In this presentation, we will introduce our R package development project for individual mobility analytics, focusing on GPS-based trajectory data processing and analysis at an individual level. The open-source package includes: (1) GPS data preprocessing, (2) construction of semantically enriched trajectory data from GPS data using automated methods for home detection, stop-move detection, and transport mode detection, and (3) computation of mobility indicators at two different aggregation levels (daily vs. by-person). We will also showcase case studies using open GPS data (such as Geolife) and datasets from other research projects. Furthermore, we will discuss the challenges faced during this project and outline its future directions.

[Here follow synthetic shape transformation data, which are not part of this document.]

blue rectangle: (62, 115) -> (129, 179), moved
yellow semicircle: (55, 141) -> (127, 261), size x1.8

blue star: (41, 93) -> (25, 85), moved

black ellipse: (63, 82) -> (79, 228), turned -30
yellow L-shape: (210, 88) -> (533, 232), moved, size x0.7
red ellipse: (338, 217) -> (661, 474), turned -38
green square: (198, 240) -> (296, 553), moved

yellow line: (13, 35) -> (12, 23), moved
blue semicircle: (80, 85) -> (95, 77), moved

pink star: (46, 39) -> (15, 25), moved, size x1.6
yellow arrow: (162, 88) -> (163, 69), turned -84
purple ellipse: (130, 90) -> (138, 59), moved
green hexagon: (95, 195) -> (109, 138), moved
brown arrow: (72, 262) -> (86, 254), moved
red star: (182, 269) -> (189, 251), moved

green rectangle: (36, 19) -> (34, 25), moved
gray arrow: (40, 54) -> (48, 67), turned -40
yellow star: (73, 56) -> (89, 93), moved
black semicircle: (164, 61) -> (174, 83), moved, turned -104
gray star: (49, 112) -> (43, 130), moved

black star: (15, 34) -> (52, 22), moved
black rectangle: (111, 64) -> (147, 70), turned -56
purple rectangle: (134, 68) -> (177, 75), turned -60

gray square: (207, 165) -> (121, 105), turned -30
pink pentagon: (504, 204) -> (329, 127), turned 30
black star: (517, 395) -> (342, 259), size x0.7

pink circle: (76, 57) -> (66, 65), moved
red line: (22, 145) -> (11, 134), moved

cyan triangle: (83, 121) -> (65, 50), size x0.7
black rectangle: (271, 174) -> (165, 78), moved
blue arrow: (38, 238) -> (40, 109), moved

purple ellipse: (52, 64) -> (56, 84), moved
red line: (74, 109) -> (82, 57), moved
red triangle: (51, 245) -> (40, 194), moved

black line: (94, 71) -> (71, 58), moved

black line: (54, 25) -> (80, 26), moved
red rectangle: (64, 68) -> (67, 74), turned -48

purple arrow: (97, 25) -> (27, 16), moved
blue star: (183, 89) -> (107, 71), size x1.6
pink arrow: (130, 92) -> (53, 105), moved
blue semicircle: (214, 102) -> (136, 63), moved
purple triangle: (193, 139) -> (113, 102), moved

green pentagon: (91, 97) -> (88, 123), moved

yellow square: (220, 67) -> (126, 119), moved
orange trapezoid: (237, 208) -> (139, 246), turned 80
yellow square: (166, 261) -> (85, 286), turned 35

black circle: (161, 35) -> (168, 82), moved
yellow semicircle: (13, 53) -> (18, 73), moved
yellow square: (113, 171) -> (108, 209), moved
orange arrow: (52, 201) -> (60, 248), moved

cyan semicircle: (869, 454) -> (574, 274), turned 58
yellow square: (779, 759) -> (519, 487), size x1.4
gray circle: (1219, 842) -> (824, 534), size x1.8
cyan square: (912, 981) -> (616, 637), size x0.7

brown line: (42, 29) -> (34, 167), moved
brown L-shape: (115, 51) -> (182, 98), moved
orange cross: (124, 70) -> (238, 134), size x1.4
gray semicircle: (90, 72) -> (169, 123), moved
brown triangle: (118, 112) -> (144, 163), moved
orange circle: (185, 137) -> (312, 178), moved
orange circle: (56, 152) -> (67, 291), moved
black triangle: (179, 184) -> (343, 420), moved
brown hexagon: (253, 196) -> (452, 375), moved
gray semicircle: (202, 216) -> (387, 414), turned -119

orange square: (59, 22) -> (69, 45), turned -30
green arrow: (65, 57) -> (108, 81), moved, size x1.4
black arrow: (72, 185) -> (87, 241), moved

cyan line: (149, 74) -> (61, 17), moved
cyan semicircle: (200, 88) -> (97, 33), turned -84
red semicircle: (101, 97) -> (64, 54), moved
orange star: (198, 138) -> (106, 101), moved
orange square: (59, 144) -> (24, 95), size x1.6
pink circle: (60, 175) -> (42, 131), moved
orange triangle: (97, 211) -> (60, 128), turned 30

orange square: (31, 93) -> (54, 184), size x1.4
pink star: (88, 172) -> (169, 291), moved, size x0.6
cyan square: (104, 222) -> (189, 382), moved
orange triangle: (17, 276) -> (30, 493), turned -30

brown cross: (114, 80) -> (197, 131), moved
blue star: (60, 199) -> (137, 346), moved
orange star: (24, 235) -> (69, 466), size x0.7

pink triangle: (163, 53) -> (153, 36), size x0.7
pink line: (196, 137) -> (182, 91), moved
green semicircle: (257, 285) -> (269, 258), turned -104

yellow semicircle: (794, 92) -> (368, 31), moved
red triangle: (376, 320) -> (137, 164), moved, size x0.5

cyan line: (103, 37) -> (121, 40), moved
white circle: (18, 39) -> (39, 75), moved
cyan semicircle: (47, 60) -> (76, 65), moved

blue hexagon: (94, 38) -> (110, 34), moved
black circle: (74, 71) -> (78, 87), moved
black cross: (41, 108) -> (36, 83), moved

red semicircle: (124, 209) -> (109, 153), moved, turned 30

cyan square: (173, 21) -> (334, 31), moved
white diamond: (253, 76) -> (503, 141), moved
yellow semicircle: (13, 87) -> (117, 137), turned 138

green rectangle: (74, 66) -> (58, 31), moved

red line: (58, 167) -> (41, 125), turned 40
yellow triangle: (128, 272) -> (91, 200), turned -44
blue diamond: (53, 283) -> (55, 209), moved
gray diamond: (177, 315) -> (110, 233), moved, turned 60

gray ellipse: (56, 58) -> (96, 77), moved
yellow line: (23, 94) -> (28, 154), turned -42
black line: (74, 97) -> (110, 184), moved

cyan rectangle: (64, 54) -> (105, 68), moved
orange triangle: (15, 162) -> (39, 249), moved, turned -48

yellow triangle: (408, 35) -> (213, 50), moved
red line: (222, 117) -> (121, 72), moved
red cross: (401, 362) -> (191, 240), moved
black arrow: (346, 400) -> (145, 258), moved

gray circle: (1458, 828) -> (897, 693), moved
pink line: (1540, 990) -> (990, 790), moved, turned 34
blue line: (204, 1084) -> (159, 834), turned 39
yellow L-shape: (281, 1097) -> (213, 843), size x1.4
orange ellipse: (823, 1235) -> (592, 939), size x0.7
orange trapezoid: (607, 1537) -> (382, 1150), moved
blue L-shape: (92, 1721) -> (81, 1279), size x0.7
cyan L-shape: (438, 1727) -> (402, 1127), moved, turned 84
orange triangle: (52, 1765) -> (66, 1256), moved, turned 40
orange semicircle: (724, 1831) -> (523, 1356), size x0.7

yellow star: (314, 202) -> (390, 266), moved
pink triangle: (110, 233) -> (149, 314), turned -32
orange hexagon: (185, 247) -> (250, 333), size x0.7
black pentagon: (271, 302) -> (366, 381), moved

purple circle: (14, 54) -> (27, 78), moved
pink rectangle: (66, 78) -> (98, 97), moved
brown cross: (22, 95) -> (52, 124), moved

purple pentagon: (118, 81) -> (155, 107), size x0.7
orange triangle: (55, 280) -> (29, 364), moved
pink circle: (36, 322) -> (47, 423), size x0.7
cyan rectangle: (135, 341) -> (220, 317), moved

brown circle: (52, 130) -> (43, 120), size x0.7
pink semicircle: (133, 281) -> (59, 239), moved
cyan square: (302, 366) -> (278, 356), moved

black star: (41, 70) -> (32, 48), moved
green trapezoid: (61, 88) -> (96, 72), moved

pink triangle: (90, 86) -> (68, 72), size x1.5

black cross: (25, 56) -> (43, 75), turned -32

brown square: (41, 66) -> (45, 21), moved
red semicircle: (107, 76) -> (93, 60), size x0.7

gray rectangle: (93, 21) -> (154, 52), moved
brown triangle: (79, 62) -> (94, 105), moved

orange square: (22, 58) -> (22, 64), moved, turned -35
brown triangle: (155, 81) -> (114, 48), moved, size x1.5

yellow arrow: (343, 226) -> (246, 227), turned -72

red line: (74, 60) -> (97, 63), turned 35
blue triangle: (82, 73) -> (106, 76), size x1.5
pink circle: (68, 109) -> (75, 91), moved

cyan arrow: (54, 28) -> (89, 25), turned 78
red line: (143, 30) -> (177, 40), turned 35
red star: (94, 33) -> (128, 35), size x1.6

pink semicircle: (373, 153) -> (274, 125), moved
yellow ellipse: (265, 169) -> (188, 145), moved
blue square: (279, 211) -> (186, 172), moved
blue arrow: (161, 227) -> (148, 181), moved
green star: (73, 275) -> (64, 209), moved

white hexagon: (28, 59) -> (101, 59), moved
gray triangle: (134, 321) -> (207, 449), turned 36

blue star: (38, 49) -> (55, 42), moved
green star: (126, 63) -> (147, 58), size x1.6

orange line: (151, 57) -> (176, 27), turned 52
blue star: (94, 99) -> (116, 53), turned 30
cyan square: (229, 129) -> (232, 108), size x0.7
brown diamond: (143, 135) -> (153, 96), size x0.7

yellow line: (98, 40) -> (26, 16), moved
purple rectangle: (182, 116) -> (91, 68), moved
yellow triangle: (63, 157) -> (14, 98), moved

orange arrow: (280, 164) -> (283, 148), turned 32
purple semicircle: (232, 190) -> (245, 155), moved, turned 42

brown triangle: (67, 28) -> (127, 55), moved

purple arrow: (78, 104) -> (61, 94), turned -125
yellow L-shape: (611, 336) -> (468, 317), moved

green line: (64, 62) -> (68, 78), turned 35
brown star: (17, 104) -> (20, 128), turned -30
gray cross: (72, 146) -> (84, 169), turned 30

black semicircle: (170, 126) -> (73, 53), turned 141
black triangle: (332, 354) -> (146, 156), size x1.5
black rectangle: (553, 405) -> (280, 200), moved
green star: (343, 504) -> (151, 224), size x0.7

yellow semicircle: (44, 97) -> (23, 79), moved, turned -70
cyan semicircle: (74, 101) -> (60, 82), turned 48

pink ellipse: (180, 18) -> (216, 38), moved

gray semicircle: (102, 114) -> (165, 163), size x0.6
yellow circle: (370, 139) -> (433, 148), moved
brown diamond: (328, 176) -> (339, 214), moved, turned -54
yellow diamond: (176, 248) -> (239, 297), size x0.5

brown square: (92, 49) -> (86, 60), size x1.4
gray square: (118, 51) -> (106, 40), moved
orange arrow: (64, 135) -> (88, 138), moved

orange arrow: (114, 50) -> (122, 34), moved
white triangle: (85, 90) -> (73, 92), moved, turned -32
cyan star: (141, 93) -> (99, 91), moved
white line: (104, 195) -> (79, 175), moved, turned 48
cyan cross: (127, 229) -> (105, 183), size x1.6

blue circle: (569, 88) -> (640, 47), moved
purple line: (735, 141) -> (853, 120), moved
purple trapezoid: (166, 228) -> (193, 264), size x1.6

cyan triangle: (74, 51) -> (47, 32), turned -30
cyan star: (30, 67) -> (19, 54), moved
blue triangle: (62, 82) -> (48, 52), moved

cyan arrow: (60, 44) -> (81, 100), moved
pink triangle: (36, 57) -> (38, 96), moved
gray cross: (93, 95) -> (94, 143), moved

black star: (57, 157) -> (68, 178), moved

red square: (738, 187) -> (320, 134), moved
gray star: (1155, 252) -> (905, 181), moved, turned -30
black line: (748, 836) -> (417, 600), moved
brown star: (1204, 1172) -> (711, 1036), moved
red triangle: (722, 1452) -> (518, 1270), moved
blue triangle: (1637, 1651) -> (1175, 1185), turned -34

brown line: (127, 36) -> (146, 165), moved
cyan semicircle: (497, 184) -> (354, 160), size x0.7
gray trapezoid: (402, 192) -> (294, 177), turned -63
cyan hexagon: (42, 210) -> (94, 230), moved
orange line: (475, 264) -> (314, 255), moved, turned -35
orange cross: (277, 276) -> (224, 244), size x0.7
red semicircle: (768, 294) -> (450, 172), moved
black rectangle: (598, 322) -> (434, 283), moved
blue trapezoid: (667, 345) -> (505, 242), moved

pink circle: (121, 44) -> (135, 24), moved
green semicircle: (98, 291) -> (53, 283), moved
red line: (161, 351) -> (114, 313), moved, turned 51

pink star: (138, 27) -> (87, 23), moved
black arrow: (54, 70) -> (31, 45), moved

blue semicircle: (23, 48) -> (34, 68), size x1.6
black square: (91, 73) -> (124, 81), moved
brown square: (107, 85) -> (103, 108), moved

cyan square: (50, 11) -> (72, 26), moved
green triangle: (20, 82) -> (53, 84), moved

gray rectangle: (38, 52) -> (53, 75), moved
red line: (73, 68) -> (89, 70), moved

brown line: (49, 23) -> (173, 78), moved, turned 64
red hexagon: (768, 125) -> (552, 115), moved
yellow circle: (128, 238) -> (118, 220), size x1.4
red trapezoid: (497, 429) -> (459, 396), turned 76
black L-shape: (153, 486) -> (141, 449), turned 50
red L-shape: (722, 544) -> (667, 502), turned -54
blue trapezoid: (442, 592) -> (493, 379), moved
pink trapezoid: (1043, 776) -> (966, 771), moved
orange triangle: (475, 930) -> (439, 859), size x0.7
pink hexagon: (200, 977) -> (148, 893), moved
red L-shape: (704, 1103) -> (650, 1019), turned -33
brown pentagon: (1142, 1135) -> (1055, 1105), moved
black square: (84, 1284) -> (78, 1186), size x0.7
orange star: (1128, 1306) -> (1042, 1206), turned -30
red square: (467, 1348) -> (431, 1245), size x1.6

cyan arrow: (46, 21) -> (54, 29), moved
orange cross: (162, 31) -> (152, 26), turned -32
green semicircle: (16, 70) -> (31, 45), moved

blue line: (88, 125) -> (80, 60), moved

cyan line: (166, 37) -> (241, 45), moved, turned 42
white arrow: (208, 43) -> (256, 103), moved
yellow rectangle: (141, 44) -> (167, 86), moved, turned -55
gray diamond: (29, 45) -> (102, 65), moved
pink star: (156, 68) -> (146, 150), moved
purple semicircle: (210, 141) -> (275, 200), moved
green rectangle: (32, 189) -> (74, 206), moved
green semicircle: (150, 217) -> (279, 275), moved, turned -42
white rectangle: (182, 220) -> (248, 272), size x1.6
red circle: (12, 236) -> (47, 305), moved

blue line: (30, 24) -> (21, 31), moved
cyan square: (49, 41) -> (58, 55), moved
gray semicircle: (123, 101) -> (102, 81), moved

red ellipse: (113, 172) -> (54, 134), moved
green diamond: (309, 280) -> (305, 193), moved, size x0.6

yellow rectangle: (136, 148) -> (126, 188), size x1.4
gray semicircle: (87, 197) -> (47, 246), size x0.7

Eun-Kyeong Kim, Ph.D. is a geographer and is passionate to contribute to geographic data science for understanding spatiotemporal processes of human behaviors, health, and climate change with spatiotemporal statistics, GeoAI, and multi-sensor trajectory analytics. She is currently a Spatial Data Science Lead and Research Associate at Luxembourg Institute of Socio-Economic Research. She has been working in the field of GIScience for +17 years in Luxembourg, Switzerland, USA, and South Korea.